Start of Exercise input

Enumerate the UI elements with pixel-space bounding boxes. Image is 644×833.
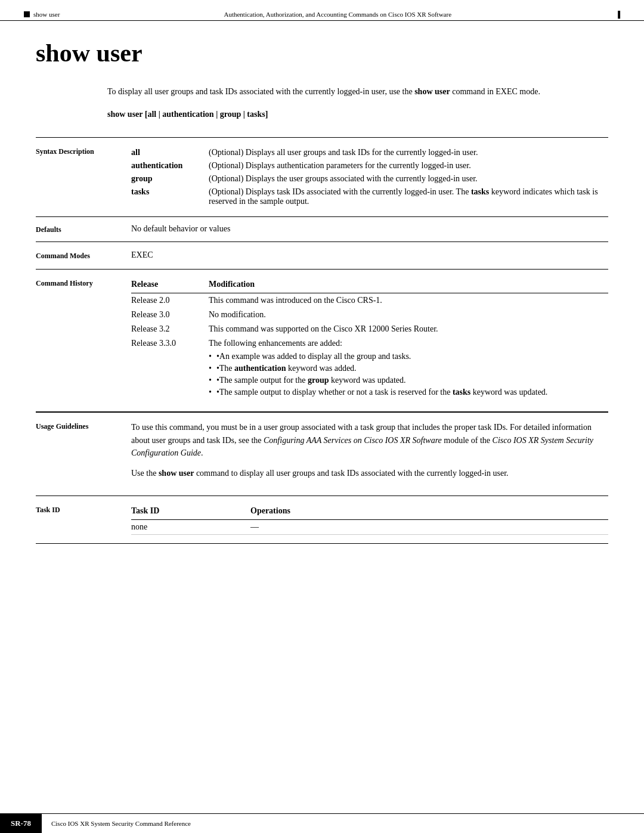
command-history-label: Command History — [36, 278, 131, 403]
history-mod-3: The following enhancements are added: • … — [209, 336, 608, 403]
footer-badge: SR-78 — [0, 814, 42, 833]
bullet-text-0: An example was added to display all the … — [219, 352, 411, 361]
usage-para-1: To use this command, you must be in a us… — [131, 421, 608, 460]
history-col-modification: Modification — [209, 278, 608, 293]
header-right: ▐ — [615, 11, 620, 18]
table-row: tasks (Optional) Displays task IDs assoc… — [131, 185, 608, 208]
syntax-def-group: (Optional) Displays the user groups asso… — [209, 172, 608, 185]
history-bullet-list: • An example was added to display all th… — [209, 352, 602, 397]
history-header-row: Release Modification — [131, 278, 608, 293]
usage-guidelines-content: To use this command, you must be in a us… — [131, 421, 608, 487]
table-row: group (Optional) Displays the user group… — [131, 172, 608, 185]
list-item: • The authentication keyword was added. — [209, 364, 602, 373]
history-mod-2: This command was supported on the Cisco … — [209, 322, 608, 336]
history-mod-1: No modification. — [209, 308, 608, 322]
syntax-term-auth: authentication — [131, 159, 209, 172]
command-modes-section: Command Modes EXEC — [36, 241, 608, 269]
header-left-label: show user — [33, 11, 60, 18]
page-header: show user Authentication, Authorization,… — [0, 0, 644, 21]
header-right-icon: ▐ — [615, 11, 620, 18]
intro-text-before: To display all user groups and task IDs … — [107, 87, 414, 96]
taskid-table: Task ID Operations none — — [131, 504, 608, 535]
main-content: show user To display all user groups and… — [0, 21, 644, 592]
taskid-col-operations: Operations — [250, 504, 608, 520]
command-modes-content: EXEC — [131, 250, 608, 261]
syntax-term-group: group — [131, 172, 209, 185]
list-item: • An example was added to display all th… — [209, 352, 602, 361]
page-title: show user — [36, 39, 608, 67]
list-item: • The sample output for the group keywor… — [209, 376, 602, 385]
table-row: Release 3.0 No modification. — [131, 308, 608, 322]
usage-italic-1: Configuring AAA Services on Cisco IOS XR… — [264, 436, 442, 445]
task-id-section: Task ID Task ID Operations none — — [36, 496, 608, 544]
page-footer: SR-78 Cisco IOS XR System Security Comma… — [0, 813, 644, 833]
intro-paragraph: To display all user groups and task IDs … — [107, 85, 608, 98]
table-row: Release 2.0 This command was introduced … — [131, 293, 608, 308]
command-syntax-bold: show user [all | authentication | group … — [107, 110, 268, 119]
command-syntax: show user [all | authentication | group … — [107, 110, 608, 119]
command-history-content: Release Modification Release 2.0 This co… — [131, 278, 608, 403]
command-history-section: Command History Release Modification Rel… — [36, 269, 608, 412]
history-release-0: Release 2.0 — [131, 293, 209, 308]
syntax-term-tasks: tasks — [131, 185, 209, 208]
usage-guidelines-label: Usage Guidelines — [36, 421, 131, 487]
defaults-label: Defaults — [36, 224, 131, 234]
table-row: Release 3.3.0 The following enhancements… — [131, 336, 608, 403]
syntax-def-tasks: (Optional) Displays task IDs associated … — [209, 185, 608, 208]
table-row: none — — [131, 519, 608, 534]
footer-text: Cisco IOS XR System Security Command Ref… — [42, 814, 200, 833]
history-release-1: Release 3.0 — [131, 308, 209, 322]
taskid-cell-none: none — [131, 519, 250, 534]
taskid-col-taskid: Task ID — [131, 504, 250, 520]
intro-bold-word: show user — [414, 87, 450, 96]
list-item: • The sample output to display whether o… — [209, 388, 602, 397]
header-center: Authentication, Authorization, and Accou… — [60, 11, 615, 18]
task-id-content: Task ID Operations none — — [131, 504, 608, 535]
task-id-label: Task ID — [36, 504, 131, 535]
history-table: Release Modification Release 2.0 This co… — [131, 278, 608, 403]
history-release-3: Release 3.3.0 — [131, 336, 209, 403]
taskid-header-row: Task ID Operations — [131, 504, 608, 520]
table-row: authentication (Optional) Displays authe… — [131, 159, 608, 172]
defaults-content: No default behavior or values — [131, 224, 608, 234]
bullet-text-1: The authentication keyword was added. — [219, 364, 357, 373]
usage-guidelines-section: Usage Guidelines To use this command, yo… — [36, 412, 608, 496]
history-release-2: Release 3.2 — [131, 322, 209, 336]
command-modes-text: EXEC — [131, 250, 153, 259]
bullet-text-2: The sample output for the group keyword … — [219, 376, 406, 385]
syntax-def-all: (Optional) Displays all user groups and … — [209, 146, 608, 159]
table-row: Release 3.2 This command was supported o… — [131, 322, 608, 336]
defaults-section: Defaults No default behavior or values — [36, 216, 608, 241]
bullet-text-3: The sample output to display whether or … — [219, 388, 548, 397]
usage-bold-showuser: show user — [159, 469, 194, 478]
syntax-table: all (Optional) Displays all user groups … — [131, 146, 608, 208]
command-modes-label: Command Modes — [36, 250, 131, 261]
header-center-text: Authentication, Authorization, and Accou… — [224, 11, 451, 18]
syntax-description-content: all (Optional) Displays all user groups … — [131, 146, 608, 208]
header-square-icon — [24, 11, 30, 17]
syntax-def-auth: (Optional) Displays authentication param… — [209, 159, 608, 172]
table-row: all (Optional) Displays all user groups … — [131, 146, 608, 159]
defaults-text: No default behavior or values — [131, 224, 230, 233]
intro-text-after: command in EXEC mode. — [450, 87, 540, 96]
history-col-release: Release — [131, 278, 209, 293]
history-mod-0: This command was introduced on the Cisco… — [209, 293, 608, 308]
usage-para-2: Use the show user command to display all… — [131, 467, 608, 480]
syntax-description-section: Syntax Description all (Optional) Displa… — [36, 137, 608, 216]
taskid-cell-ops: — — [250, 519, 608, 534]
header-left: show user — [24, 11, 60, 18]
syntax-term-all: all — [131, 146, 209, 159]
syntax-description-label: Syntax Description — [36, 146, 131, 208]
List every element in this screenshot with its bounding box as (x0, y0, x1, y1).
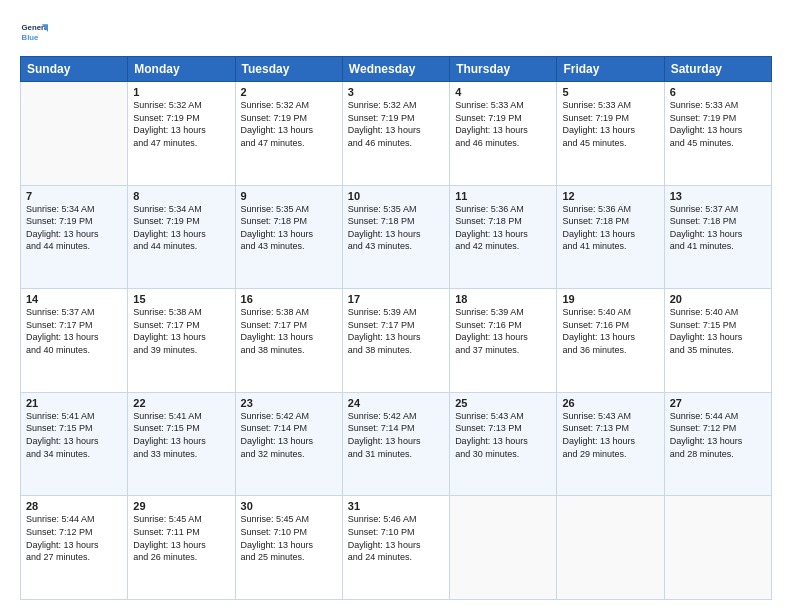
calendar-cell: 27Sunrise: 5:44 AM Sunset: 7:12 PM Dayli… (664, 392, 771, 496)
day-info: Sunrise: 5:43 AM Sunset: 7:13 PM Dayligh… (562, 410, 658, 460)
day-number: 7 (26, 190, 122, 202)
header: General Blue (20, 18, 772, 46)
day-info: Sunrise: 5:38 AM Sunset: 7:17 PM Dayligh… (241, 306, 337, 356)
day-info: Sunrise: 5:46 AM Sunset: 7:10 PM Dayligh… (348, 513, 444, 563)
calendar-cell: 17Sunrise: 5:39 AM Sunset: 7:17 PM Dayli… (342, 289, 449, 393)
day-number: 26 (562, 397, 658, 409)
day-info: Sunrise: 5:38 AM Sunset: 7:17 PM Dayligh… (133, 306, 229, 356)
header-row: SundayMondayTuesdayWednesdayThursdayFrid… (21, 57, 772, 82)
col-header-wednesday: Wednesday (342, 57, 449, 82)
calendar-cell: 7Sunrise: 5:34 AM Sunset: 7:19 PM Daylig… (21, 185, 128, 289)
col-header-saturday: Saturday (664, 57, 771, 82)
day-info: Sunrise: 5:42 AM Sunset: 7:14 PM Dayligh… (241, 410, 337, 460)
day-info: Sunrise: 5:44 AM Sunset: 7:12 PM Dayligh… (26, 513, 122, 563)
day-number: 29 (133, 500, 229, 512)
calendar-cell: 1Sunrise: 5:32 AM Sunset: 7:19 PM Daylig… (128, 82, 235, 186)
calendar-cell: 25Sunrise: 5:43 AM Sunset: 7:13 PM Dayli… (450, 392, 557, 496)
calendar-cell (450, 496, 557, 600)
calendar-cell: 6Sunrise: 5:33 AM Sunset: 7:19 PM Daylig… (664, 82, 771, 186)
day-info: Sunrise: 5:35 AM Sunset: 7:18 PM Dayligh… (348, 203, 444, 253)
day-info: Sunrise: 5:40 AM Sunset: 7:16 PM Dayligh… (562, 306, 658, 356)
calendar-cell: 18Sunrise: 5:39 AM Sunset: 7:16 PM Dayli… (450, 289, 557, 393)
day-number: 6 (670, 86, 766, 98)
calendar-cell: 23Sunrise: 5:42 AM Sunset: 7:14 PM Dayli… (235, 392, 342, 496)
calendar-cell (21, 82, 128, 186)
day-info: Sunrise: 5:39 AM Sunset: 7:17 PM Dayligh… (348, 306, 444, 356)
week-row-1: 1Sunrise: 5:32 AM Sunset: 7:19 PM Daylig… (21, 82, 772, 186)
day-number: 10 (348, 190, 444, 202)
day-number: 28 (26, 500, 122, 512)
calendar-cell: 31Sunrise: 5:46 AM Sunset: 7:10 PM Dayli… (342, 496, 449, 600)
calendar-cell: 2Sunrise: 5:32 AM Sunset: 7:19 PM Daylig… (235, 82, 342, 186)
calendar-cell: 28Sunrise: 5:44 AM Sunset: 7:12 PM Dayli… (21, 496, 128, 600)
calendar-cell: 30Sunrise: 5:45 AM Sunset: 7:10 PM Dayli… (235, 496, 342, 600)
col-header-tuesday: Tuesday (235, 57, 342, 82)
calendar-cell: 9Sunrise: 5:35 AM Sunset: 7:18 PM Daylig… (235, 185, 342, 289)
day-info: Sunrise: 5:36 AM Sunset: 7:18 PM Dayligh… (455, 203, 551, 253)
day-info: Sunrise: 5:41 AM Sunset: 7:15 PM Dayligh… (133, 410, 229, 460)
day-info: Sunrise: 5:45 AM Sunset: 7:10 PM Dayligh… (241, 513, 337, 563)
day-info: Sunrise: 5:36 AM Sunset: 7:18 PM Dayligh… (562, 203, 658, 253)
calendar-cell: 26Sunrise: 5:43 AM Sunset: 7:13 PM Dayli… (557, 392, 664, 496)
day-info: Sunrise: 5:43 AM Sunset: 7:13 PM Dayligh… (455, 410, 551, 460)
day-number: 1 (133, 86, 229, 98)
calendar-cell: 29Sunrise: 5:45 AM Sunset: 7:11 PM Dayli… (128, 496, 235, 600)
day-number: 2 (241, 86, 337, 98)
week-row-2: 7Sunrise: 5:34 AM Sunset: 7:19 PM Daylig… (21, 185, 772, 289)
day-number: 18 (455, 293, 551, 305)
day-number: 5 (562, 86, 658, 98)
calendar-cell: 24Sunrise: 5:42 AM Sunset: 7:14 PM Dayli… (342, 392, 449, 496)
day-number: 8 (133, 190, 229, 202)
day-info: Sunrise: 5:45 AM Sunset: 7:11 PM Dayligh… (133, 513, 229, 563)
day-info: Sunrise: 5:32 AM Sunset: 7:19 PM Dayligh… (133, 99, 229, 149)
day-number: 22 (133, 397, 229, 409)
calendar-cell: 22Sunrise: 5:41 AM Sunset: 7:15 PM Dayli… (128, 392, 235, 496)
day-number: 19 (562, 293, 658, 305)
day-number: 15 (133, 293, 229, 305)
day-info: Sunrise: 5:37 AM Sunset: 7:17 PM Dayligh… (26, 306, 122, 356)
day-number: 31 (348, 500, 444, 512)
calendar-cell (557, 496, 664, 600)
calendar-cell: 20Sunrise: 5:40 AM Sunset: 7:15 PM Dayli… (664, 289, 771, 393)
calendar-cell: 19Sunrise: 5:40 AM Sunset: 7:16 PM Dayli… (557, 289, 664, 393)
day-info: Sunrise: 5:34 AM Sunset: 7:19 PM Dayligh… (26, 203, 122, 253)
day-number: 11 (455, 190, 551, 202)
col-header-thursday: Thursday (450, 57, 557, 82)
calendar-cell: 15Sunrise: 5:38 AM Sunset: 7:17 PM Dayli… (128, 289, 235, 393)
day-number: 14 (26, 293, 122, 305)
calendar-cell: 3Sunrise: 5:32 AM Sunset: 7:19 PM Daylig… (342, 82, 449, 186)
day-info: Sunrise: 5:42 AM Sunset: 7:14 PM Dayligh… (348, 410, 444, 460)
calendar-cell: 10Sunrise: 5:35 AM Sunset: 7:18 PM Dayli… (342, 185, 449, 289)
svg-text:Blue: Blue (22, 33, 40, 42)
day-number: 4 (455, 86, 551, 98)
day-number: 25 (455, 397, 551, 409)
calendar-cell: 13Sunrise: 5:37 AM Sunset: 7:18 PM Dayli… (664, 185, 771, 289)
calendar-cell: 8Sunrise: 5:34 AM Sunset: 7:19 PM Daylig… (128, 185, 235, 289)
calendar-cell: 14Sunrise: 5:37 AM Sunset: 7:17 PM Dayli… (21, 289, 128, 393)
day-number: 23 (241, 397, 337, 409)
day-number: 9 (241, 190, 337, 202)
day-number: 13 (670, 190, 766, 202)
calendar-cell: 5Sunrise: 5:33 AM Sunset: 7:19 PM Daylig… (557, 82, 664, 186)
calendar-cell: 21Sunrise: 5:41 AM Sunset: 7:15 PM Dayli… (21, 392, 128, 496)
calendar-cell (664, 496, 771, 600)
week-row-5: 28Sunrise: 5:44 AM Sunset: 7:12 PM Dayli… (21, 496, 772, 600)
day-info: Sunrise: 5:37 AM Sunset: 7:18 PM Dayligh… (670, 203, 766, 253)
day-number: 30 (241, 500, 337, 512)
day-info: Sunrise: 5:44 AM Sunset: 7:12 PM Dayligh… (670, 410, 766, 460)
day-info: Sunrise: 5:40 AM Sunset: 7:15 PM Dayligh… (670, 306, 766, 356)
day-number: 20 (670, 293, 766, 305)
day-info: Sunrise: 5:33 AM Sunset: 7:19 PM Dayligh… (562, 99, 658, 149)
calendar-cell: 4Sunrise: 5:33 AM Sunset: 7:19 PM Daylig… (450, 82, 557, 186)
day-number: 3 (348, 86, 444, 98)
calendar-cell: 16Sunrise: 5:38 AM Sunset: 7:17 PM Dayli… (235, 289, 342, 393)
day-info: Sunrise: 5:33 AM Sunset: 7:19 PM Dayligh… (670, 99, 766, 149)
logo-icon: General Blue (20, 18, 48, 46)
day-info: Sunrise: 5:33 AM Sunset: 7:19 PM Dayligh… (455, 99, 551, 149)
day-info: Sunrise: 5:39 AM Sunset: 7:16 PM Dayligh… (455, 306, 551, 356)
day-info: Sunrise: 5:34 AM Sunset: 7:19 PM Dayligh… (133, 203, 229, 253)
day-number: 24 (348, 397, 444, 409)
day-number: 21 (26, 397, 122, 409)
calendar-table: SundayMondayTuesdayWednesdayThursdayFrid… (20, 56, 772, 600)
day-info: Sunrise: 5:35 AM Sunset: 7:18 PM Dayligh… (241, 203, 337, 253)
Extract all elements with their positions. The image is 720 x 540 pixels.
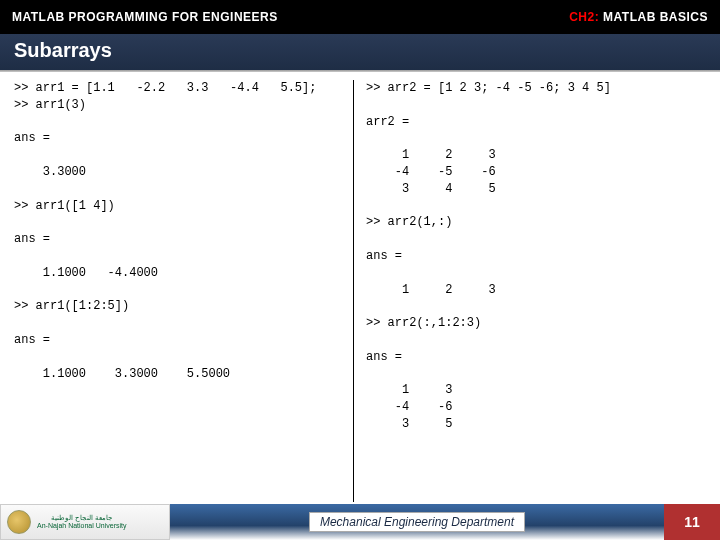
course-title: MATLAB PROGRAMMING FOR ENGINEERS [12,10,278,24]
slide-header: MATLAB PROGRAMMING FOR ENGINEERS CH2: MA… [0,0,720,34]
chapter-title: MATLAB BASICS [599,10,708,24]
chapter-prefix: CH2: [569,10,599,24]
department-banner: Mechanical Engineering Department [170,504,664,540]
content-area: >> arr1 = [1.1 -2.2 3.3 -4.4 5.5]; >> ar… [0,72,720,502]
page-number: 11 [664,504,720,540]
code-column-right: >> arr2 = [1 2 3; -4 -5 -6; 3 4 5] arr2 … [354,80,706,502]
slide-title: Subarrays [0,34,720,70]
university-name-en: An-Najah National University [37,522,126,530]
university-seal-icon [7,510,31,534]
university-logo-box: جامعة النجاح الوطنية An-Najah National U… [0,504,170,540]
chapter-label: CH2: MATLAB BASICS [569,10,708,24]
university-name: جامعة النجاح الوطنية An-Najah National U… [37,514,126,529]
department-label: Mechanical Engineering Department [309,512,525,532]
slide-footer: جامعة النجاح الوطنية An-Najah National U… [0,504,720,540]
university-name-ar: جامعة النجاح الوطنية [37,514,126,522]
code-column-left: >> arr1 = [1.1 -2.2 3.3 -4.4 5.5]; >> ar… [14,80,354,502]
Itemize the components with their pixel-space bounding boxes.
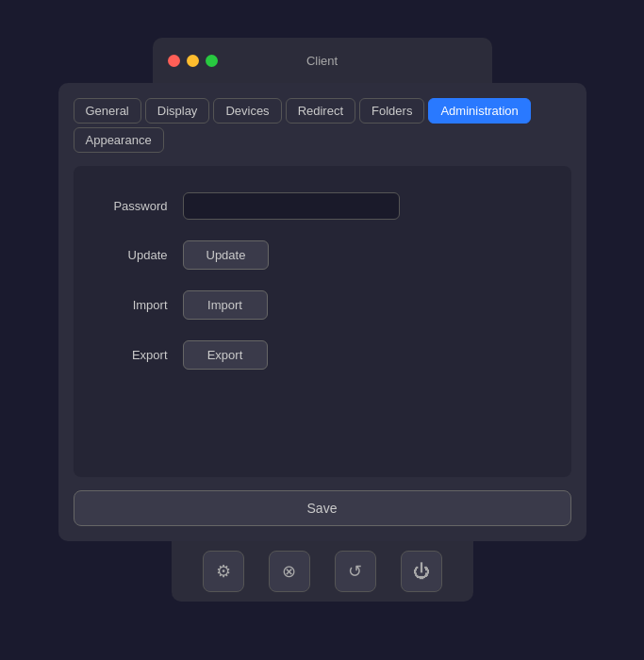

End of Exercise input

> **Assignment**
Search the entries for the word "week", then copy every line in which it is found.

> **Result**
week-row-1: 1Sunrise: 5:32 AM Sunset: 7:19 PM Daylig… (21, 82, 772, 186)
week-row-2: 7Sunrise: 5:34 AM Sunset: 7:19 PM Daylig… (21, 185, 772, 289)
week-row-5: 28Sunrise: 5:44 AM Sunset: 7:12 PM Dayli… (21, 496, 772, 600)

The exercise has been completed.